Si le nord de l’île est réputé pour ses plages de sable fin, le sud, lui, est jalonné par des falaises abruptes, surplombées par de majestueux pins d’Alep. Longeant la côte, le chemin pédestre offre quelques vues vertigineuses sur la Méditerranée. Et l’on perd volontiers son regard sur l’horizon… Bercés par un petit vent, nous nous octroyons une nouvelle pause sur la Calanque de l’Indienne, cette fois-ci pour casser la croûte face à ce paysage maritime.

Balade en kayak

Après cette matinée contemplative, l’envie nous titille de retrouver la civilisation. Ayant atteint la Gorge du Loup, nous bifurquons vers le nord, pour regagner le centre de l’île, puis le village. Nous voilà bientôt arrivés à la plage de la Courtade et son sable fin. Un choix cornélien s’ouvre alors à nous: baignade ou farniente? Et si nous profitions plutôt de l’offre généreuse en terme de sports nautiques!
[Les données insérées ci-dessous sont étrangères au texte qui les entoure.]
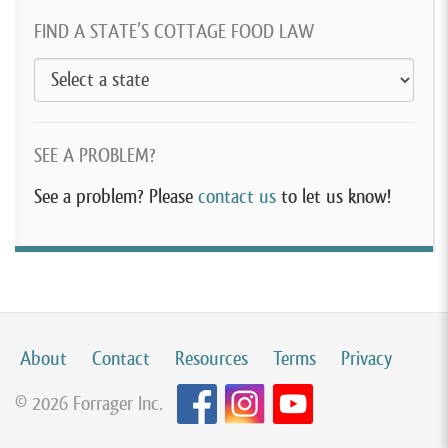
FIND A STATE’S COTTAGE FOOD LAW
SEE A PROBLEM?
See a problem? Please
contact us
to let us know!
About
Contact
Resources
Terms
Privacy
© 2026 Forrager Inc.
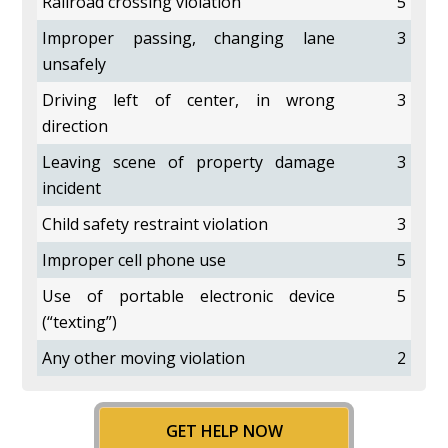
Railroad crossing violation
5
Improper passing, changing lane
3
unsafely
Driving left of center, in wrong
3
direction
Leaving scene of property damage
3
incident
Child safety restraint violation
3
Improper cell phone use
5
Use of portable electronic device
5
(“texting”)
Any other moving violation
2
GET HELP NOW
Hésitant entre le stand-up paddle et le kayak, nous optons finalement pour cette deuxième activité. L’occasion de longer à nouveau la côte, mais par la mer. D’observer quelques goélands jouant sur un rocher. De scruter le fond de l’eau turquoise pour y apercevoir quelques poissons.

L’heure de quitter Porquerolles a bientôt sonné. Direction le port, pour sauter dans le bateau qui nous ramènera sur le continent. Du ferry, on tend l’oreille le plus longtemps possible pour emporter avec nous le chant des cigales.